Changing loglevel will take immediate effect.
The default for loglevel is log_warning.
This value is a global configuration parameter only. It cannot be
overwritten by the execution host local configuration.
max_aj_instances
This parameter defines the maximum number of array tasks to be
scheduled to run simultaneously per array job. An instance of an array
task will be created within the master daemon when it gets a start
order from the scheduler. The instance will be destroyed when the array
task finishes. Thus the parameter provides control mainly over the
memory consumption of array jobs in the master daemon. It is most
useful for very large clusters and very large array jobs.
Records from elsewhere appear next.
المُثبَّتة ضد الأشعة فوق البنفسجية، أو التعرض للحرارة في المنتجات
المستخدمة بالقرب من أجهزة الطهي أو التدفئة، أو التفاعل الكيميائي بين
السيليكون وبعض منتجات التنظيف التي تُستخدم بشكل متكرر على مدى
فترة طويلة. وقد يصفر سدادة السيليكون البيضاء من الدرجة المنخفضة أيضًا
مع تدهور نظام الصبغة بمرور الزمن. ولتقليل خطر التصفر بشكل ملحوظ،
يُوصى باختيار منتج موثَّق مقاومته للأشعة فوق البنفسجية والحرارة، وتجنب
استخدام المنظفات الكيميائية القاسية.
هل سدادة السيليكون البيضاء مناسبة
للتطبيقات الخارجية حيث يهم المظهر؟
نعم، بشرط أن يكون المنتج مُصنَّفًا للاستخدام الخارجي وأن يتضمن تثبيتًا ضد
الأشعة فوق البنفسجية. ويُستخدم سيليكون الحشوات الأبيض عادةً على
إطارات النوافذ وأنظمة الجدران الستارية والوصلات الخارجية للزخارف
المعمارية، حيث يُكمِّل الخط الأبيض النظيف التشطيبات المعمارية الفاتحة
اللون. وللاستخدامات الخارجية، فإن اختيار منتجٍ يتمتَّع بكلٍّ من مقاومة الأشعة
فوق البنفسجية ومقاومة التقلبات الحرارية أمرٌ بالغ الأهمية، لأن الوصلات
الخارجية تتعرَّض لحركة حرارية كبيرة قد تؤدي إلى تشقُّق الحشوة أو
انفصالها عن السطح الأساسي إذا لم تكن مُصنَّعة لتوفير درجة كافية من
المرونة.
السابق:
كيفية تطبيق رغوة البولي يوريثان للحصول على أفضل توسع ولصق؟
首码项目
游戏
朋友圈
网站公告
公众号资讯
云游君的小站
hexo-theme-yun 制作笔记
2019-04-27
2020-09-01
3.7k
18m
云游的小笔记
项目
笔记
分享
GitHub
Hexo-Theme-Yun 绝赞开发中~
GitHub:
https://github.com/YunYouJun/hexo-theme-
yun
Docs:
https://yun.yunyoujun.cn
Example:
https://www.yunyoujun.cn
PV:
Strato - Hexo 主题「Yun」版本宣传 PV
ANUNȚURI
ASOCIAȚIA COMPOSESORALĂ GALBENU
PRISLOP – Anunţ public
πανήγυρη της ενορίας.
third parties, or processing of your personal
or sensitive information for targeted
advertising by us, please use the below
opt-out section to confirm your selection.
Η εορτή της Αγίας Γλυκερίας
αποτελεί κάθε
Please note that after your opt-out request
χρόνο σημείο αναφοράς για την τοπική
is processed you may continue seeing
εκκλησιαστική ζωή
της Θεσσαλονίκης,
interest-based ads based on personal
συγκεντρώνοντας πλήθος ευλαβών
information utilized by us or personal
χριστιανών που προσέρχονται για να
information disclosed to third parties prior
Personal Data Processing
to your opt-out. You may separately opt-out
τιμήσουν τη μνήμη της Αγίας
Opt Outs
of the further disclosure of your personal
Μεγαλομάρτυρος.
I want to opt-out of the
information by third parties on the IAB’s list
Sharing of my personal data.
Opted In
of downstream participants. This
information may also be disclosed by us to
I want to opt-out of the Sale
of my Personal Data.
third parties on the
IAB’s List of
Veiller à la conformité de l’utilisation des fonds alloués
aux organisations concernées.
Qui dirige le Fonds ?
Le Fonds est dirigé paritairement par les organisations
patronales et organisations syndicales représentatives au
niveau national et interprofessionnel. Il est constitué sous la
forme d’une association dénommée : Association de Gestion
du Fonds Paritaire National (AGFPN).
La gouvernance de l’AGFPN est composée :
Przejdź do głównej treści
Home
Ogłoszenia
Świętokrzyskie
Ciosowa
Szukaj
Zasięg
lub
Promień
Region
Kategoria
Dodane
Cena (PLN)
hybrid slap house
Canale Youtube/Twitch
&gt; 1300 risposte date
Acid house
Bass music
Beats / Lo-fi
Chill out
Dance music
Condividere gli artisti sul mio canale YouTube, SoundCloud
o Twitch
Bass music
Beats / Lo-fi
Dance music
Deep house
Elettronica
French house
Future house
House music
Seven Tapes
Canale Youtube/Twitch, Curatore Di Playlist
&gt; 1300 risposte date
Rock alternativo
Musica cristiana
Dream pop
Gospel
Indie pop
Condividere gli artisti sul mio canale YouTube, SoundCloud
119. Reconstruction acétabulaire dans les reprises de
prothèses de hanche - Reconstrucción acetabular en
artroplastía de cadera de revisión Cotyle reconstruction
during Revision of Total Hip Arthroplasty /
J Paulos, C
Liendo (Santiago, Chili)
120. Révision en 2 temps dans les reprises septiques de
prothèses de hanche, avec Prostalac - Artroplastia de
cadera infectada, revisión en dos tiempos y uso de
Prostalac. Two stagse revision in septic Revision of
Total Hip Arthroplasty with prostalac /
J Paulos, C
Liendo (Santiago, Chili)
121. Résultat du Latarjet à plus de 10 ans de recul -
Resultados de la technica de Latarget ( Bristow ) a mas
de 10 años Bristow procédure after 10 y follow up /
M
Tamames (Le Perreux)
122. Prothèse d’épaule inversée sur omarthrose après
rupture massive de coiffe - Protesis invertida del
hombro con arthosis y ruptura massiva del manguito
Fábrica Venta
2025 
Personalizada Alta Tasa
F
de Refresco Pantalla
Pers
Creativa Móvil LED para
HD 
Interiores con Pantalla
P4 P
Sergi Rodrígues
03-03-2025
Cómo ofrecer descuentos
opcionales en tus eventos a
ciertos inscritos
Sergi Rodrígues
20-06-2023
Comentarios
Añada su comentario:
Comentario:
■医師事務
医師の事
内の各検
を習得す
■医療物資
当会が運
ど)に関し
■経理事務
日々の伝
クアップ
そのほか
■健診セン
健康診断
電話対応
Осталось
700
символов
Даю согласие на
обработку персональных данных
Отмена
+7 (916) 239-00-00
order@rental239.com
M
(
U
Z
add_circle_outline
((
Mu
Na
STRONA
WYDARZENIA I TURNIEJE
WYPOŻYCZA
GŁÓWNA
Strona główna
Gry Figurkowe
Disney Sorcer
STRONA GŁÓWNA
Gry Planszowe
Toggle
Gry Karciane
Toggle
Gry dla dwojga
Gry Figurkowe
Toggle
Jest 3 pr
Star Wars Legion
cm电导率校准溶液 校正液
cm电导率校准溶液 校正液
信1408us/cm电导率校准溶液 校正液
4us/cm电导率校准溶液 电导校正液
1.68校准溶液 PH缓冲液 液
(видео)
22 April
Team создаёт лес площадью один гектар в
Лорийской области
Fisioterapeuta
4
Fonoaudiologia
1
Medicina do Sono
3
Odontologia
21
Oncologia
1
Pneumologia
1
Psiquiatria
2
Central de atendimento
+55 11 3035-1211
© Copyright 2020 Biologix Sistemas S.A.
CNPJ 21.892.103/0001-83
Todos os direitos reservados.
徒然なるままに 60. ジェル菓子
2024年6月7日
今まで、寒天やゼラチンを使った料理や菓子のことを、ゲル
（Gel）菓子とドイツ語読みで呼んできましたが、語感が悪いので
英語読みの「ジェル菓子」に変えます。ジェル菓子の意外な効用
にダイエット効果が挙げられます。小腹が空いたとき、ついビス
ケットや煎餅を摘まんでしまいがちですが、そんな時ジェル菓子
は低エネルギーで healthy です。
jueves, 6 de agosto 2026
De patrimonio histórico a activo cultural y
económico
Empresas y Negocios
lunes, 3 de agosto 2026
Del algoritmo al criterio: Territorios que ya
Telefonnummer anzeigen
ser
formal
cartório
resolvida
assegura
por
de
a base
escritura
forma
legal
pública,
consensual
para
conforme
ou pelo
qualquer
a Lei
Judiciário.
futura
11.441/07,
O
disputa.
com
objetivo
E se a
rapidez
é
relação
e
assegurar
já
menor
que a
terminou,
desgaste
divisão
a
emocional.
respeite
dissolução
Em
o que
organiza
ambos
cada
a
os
The default
for this parameter is 2000. The value 0 will deactivate this limit and
will allow the scheduler to start as many array job tasks as suitable
resources are available in the cluster.
Changing max_aj_instances will take immediate effect.
This value is a global configuration parameter only. It cannot be
overwritten by the execution host local configuration.
max_aj_tasks
This parameter defines the maximum number of array job tasks within an
array job. sge_qmaster(8) will reject all array job submissions which
request more than max_aj_tasks array job tasks. The default for this
parameter is 75000. The value 0 will deactivate this limit.
Changing max_aj_tasks will take immediate effect.
This value is a global configuration parameter only. It cannot be
overwritten by the execution host local configuration.
max_u_jobs
The number of active (not finished) jobs which each Grid Engine user
can have in the system simultaneously is controlled by this parameter.
A value greater than 0 defines the limit. The default value 0 means
"unlimited". If the max_u_jobs limit is exceeded by a job submission
then the submission command exits with exit status 25 and an
appropriate error message.
Changing max_u_jobs will take immediate effect.
This value is a global configuration parameter only. It cannot be
overwritten by the execution host local configuration.
max_jobs
The number of active (not finished) jobs simultaneously allowed in Grid
Engine is controlled by this parameter. A value greater than 0 defines
the limit. The default value 0 means "unlimited". If the max_jobs
limit is exceeded by a job submission then the submission command exits
with exit status 25 and an appropriate error message.
Changing max_jobs will take immediate effect.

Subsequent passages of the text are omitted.